Blog of Sara Jakša

Social Media is Making us One-sided

In the last fifteen years social media went to practically nonexistent, to being ubiquitous. It is really anybody that does not use them. I know that in the student generation, it is assumed that people have Facebook, and if a person does not have it, it does not exist. Really, I once told another student, that I met in the Japanese culture festival that I don't have a Facebook. She told me that she does not remember to contact anybody that she does not have on Facebook as friends.

There seems to be quite a lot of negative effects of social media. Frequent uses of social media are more lonely. They have a lower attention span. Their skills of ignoring irrelevant data is atrophying.

But today I am going to ignore what the different studies have already found.

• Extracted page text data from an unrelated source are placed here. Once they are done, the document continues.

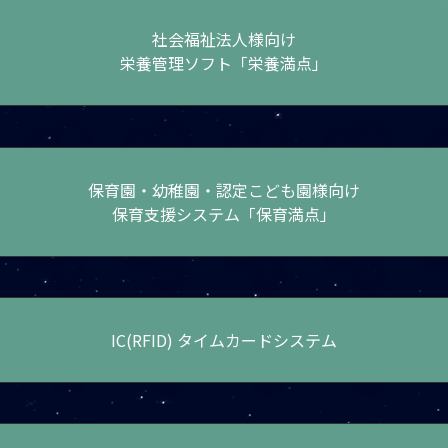
社会福祉法人様向け
栄養管理ソフト「栄養満点」
保育園・幼稚園・認定こども園様向け
保育支援システム「保育満点」
IC(RFID) タイムカードシステム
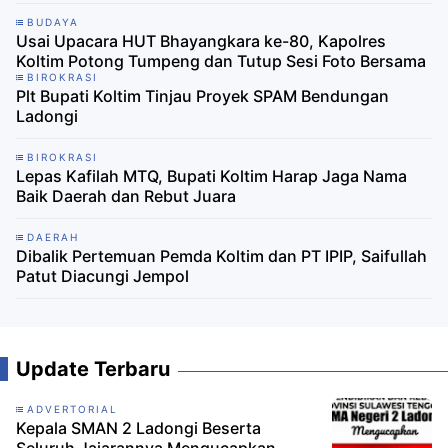
BUDAYA
Usai Upacara HUT Bhayangkara ke-80, Kapolres
Koltim Potong Tumpeng dan Tutup Sesi Foto Bersama
BIROKRASI
Plt Bupati Koltim Tinjau Proyek SPAM Bendungan
Ladongi
BIROKRASI
Lepas Kafilah MTQ, Bupati Koltim Harap Jaga Nama
Baik Daerah dan Rebut Juara
DAERAH
Dibalik Pertemuan Pemda Koltim dan PT IPIP, Saifullah
Patut Diacungi Jempol
Update Terbaru
ADVERTORIAL
Kepala SMAN 2 Ladongi Beserta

Instead, I am going to think about what effect does a social media have on the personality type.

A couple of years ago it was still believe that social media attracts mostly introverts. This particular piece of information is no true. Just look around at who is using the social media. They are both introverts and extraverts. I read one study that found our that extraverts use social media more frequently than introverts.

I actually believe that social media in fundamentally an extraverted activity. It is a flux of activity, with constant new information coming in, with no end in sight.

There is a cortical difference between the introverts and extraverts. Introverts are a lot more sensitive to any kind of input and they reach a threshold a lot quicker. That makes them a lot less likely to seek any kind of new experience.

Extraverts are different. They are less sensitive to the input, and they need a lot more of it to reach a threshold. Which is why they seek the new experiences all the time. They are just not simulated enough.

These differences makes the social media much more suited for the extraverts than introverts.

But each of us have both extraverted and introverted functions. We each use all the functions, some more than others. The two most used ones are of both types, one is extraverted and one is introverted.

Being constantly plugged in to the social media constant stream is overusing the extraverted functions in us, and it underuses the introverted functions in us. Before anybody wants to complain that they are not constantly on the social media: There was a study that showed that younger generation spends on average 5 hours per day on the phone. With 24 hours per day, and assuming 8 hours of sleep, that is almost a third of the waking hours.

The effect on the introverts is probably going to be seen first. By being plugged in the current matrix, excuse me, social media, they are no practicing their dominant function. Using dominant function is like a staple food. Sure you can survive without it, but it is not going to be healthy.

I wonder if it can eventually lead to the atrophy of the dominant function. If it can, it would be like destroying the best tool in the personal arsenal. Or maybe it is such a fundamental part of us, that it simply become dormant.

The extraverts can use their own dominant function to access social media. I imagine that in the sort term, there are not as many drawbacks for using it than for introverts.

But by using only the dominant function these people could be walking into a trap. Having only dominant function differentiated leads, at least according to Jung, to the collectivism. You know, that pesky concept that is behind things like mass consumerism or communism.

By using the social media extraverts are giving up a real opportunity for growth.

On the end, social media is such a one dimensional experience, that there is no way that I can perceive that being constantly connected to it can in any way help us toward being a better human being.